Rien de tout cela n’a été dit dans le récit du Washington Post qui a informé de sa mort en une demi-phrase. Le frère de son époux qui vivait dans la même maison a été tué aussi. Il avait 28 ans, il était fermier.
Pourquoi est-ce arrivé ? La famille habitait derrière la maison d’un combattant de la résistance recherché par Israël. Ce ne sont que des « dommages collatéraux » dans une opération d’assassinat/enlèvement ratée par les Israéliens.
En tout, cinq Palestiniens ont été tués ce jour-là. Les trois autres étaient des jeunes bergers d’un autre secteur, deux avaient 15 ans et un 14. Il semble qu’ils se soient trouvés au mauvais endroit, au mauvais moment. Gaza.
Rien de tout cela n’a été publié dans la plupart des journaux américains ; ainsi, l’opinion américaine ne saura jamais qu’une mère a perdu son sang jusqu’à en mourir, devant ses enfants, et que des jeunes bergers ont été déchiquetés. Apparemment, ce n’était pas médiatique, simplement.
Etude de cas d’un « bon » reportage
Le Washington Post, au moins, a fait mention de ces morts, peut-être que ceux qui se soucient du respect des règles journalistiques vont ainsi louer le Post pour sa couverture.
Et pourtant, le Post, dans un article si court a réussi à être tellement inexact.
En plus de l’erreur sur la cause de la mort d’Itemad et d’avoir négligé des faits cruciaux, le récit du Post en dépeint incorrectement le contexte, disant à ses lecteurs que ces cinq morts se sont produites dans une période de « calme relatif ».
Le fait est qu’il est exact que depuis six mois, pas un seul enfant israélien n’a été tué par les Palestiniens, mais pendant cette période, les Israéliens, eux, ont tué 75 jeunes palestiniens, dont l’un de 8 mois et plusieurs de trois ans.
J’ai téléphoné au Post et j’ai parlé avec une rédactrice en chef étrangère lui disant qu’il était nécessaire de faire une correction et je lui donnai des informations sur le meurtre d’Itemad.
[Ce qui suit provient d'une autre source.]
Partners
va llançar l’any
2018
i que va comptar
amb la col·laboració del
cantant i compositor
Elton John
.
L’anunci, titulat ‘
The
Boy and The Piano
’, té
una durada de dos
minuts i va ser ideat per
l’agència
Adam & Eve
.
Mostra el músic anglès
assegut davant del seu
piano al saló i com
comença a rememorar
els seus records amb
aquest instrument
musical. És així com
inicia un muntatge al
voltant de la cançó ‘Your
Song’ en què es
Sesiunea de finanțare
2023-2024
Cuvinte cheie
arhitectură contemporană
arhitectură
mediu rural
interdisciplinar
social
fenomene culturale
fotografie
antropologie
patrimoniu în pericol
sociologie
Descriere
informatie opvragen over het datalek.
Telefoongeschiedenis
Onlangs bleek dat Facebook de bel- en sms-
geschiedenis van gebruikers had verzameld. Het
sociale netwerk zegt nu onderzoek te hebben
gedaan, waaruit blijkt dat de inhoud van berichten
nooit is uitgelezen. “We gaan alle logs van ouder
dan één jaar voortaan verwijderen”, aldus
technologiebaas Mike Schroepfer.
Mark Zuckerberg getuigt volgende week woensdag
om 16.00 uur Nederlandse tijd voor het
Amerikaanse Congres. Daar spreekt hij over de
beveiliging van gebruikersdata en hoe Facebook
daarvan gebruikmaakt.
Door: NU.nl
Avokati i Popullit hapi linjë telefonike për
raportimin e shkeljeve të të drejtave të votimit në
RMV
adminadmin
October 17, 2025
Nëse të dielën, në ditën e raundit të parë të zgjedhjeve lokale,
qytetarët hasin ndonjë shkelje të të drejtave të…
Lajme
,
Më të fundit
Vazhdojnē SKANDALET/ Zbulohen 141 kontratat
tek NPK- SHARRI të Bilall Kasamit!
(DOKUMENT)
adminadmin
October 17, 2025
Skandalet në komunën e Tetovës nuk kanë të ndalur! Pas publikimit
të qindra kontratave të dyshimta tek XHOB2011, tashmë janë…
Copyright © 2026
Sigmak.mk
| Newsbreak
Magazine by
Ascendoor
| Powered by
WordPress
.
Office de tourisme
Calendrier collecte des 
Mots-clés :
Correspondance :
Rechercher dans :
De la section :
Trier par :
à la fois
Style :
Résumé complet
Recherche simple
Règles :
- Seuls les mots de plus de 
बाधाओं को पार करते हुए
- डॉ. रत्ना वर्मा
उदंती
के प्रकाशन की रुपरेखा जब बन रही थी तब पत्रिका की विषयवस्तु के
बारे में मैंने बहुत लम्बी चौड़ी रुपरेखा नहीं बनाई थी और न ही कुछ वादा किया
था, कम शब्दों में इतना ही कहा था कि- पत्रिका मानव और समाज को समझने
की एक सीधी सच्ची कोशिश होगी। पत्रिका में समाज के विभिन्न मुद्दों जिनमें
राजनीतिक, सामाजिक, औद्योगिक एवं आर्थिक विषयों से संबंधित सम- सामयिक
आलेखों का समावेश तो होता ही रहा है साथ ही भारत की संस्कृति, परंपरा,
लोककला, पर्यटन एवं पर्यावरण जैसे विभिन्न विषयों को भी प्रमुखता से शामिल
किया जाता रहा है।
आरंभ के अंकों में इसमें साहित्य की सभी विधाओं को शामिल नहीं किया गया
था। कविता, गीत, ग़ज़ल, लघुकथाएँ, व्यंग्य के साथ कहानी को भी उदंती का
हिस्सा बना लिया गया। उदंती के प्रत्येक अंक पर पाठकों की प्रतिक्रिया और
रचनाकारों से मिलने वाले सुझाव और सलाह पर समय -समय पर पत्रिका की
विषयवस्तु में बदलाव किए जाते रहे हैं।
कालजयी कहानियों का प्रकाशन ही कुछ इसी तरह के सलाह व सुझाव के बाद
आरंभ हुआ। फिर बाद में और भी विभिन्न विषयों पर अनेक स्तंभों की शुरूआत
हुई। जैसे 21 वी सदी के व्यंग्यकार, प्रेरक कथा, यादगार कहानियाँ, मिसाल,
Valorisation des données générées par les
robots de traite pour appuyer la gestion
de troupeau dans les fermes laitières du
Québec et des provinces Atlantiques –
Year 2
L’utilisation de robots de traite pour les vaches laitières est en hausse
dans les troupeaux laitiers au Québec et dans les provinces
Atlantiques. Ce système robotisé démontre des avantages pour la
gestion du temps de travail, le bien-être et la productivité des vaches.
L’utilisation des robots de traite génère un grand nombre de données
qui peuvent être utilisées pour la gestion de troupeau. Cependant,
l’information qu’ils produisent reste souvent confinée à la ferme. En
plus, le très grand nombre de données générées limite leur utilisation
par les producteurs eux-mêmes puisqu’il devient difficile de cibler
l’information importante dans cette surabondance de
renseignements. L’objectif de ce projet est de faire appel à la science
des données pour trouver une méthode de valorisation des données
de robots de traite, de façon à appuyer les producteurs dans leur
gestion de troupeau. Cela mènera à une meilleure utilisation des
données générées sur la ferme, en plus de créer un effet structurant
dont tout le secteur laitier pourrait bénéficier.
Elle m’a répondu qu’elle transmettrait à leurs correspondants (en Israël), mais elle a expliqué qu’il était impossible « pour elle de se rendre à Gaza ». Quand j’ai protesté elle a corrigé, « impossible » est devenu « très difficile ». Elle omettait d’indiquer que le Post avait des contacts avec des journalistes indépendants à Gaza, disponibles pour se renseigner sur tout évènement que les rédacteurs jugeraient importants.
Puis, j’ai adressé une lettre au journal avec les informations ci-dessus. Heureusement, le service courrier du Post qui, apparemment, l’a ouverte a décidé que c’était une bonne lettre. Ils m’ont envoyé un mel pour m’informer qu’ils retenaient ma lettre pour sa publication, il fallait que je leur confirme que j’en étais l’auteur et que je n’avais pas diffusé l’information ailleurs.
J’ai répondu par l’affirmative, nous avons échangé quelques messages encore et tout paraissait réglé. Normalement, quand la presse vous contacte de cette façon, votre lettre est publiée sous peu. Je l’ai donc attendue. Et j’ai attendu.
Ca fait maintenant deux semaines que leur article est sorti et ils m’informent juste que le journal a décidé de ne pas publier ma lettre. Le Post avait décidé apparemment qu’il n’y avait aucune nécessité à procéder à une correction.
Je pense que j’ai compris
Bien que la déclaration des principes du Washington Post stipule : « Ce journal s’engage à réduire au maximum le nombre de ses erreurs et à corriger celles qui pourraient se produire... L’exactitude est notre but ; la franchise notre défense », la Société américaine des Rédacteurs de journaux, elle, donne des précisions sur ces règles déontologiques : les corrections doivent être publiées seulement quand l’erreur de la commission ou l’omission est « significative ».
Après tout, il ne s’agissait que de Palestiniens, et c’est juste une mère qui est morte.
Alison Weir est directrice exécutive de Si les Américains savaient, elle a publié des études approfondies et des vidéos sur les reportages américains sur Israël et la Palestine.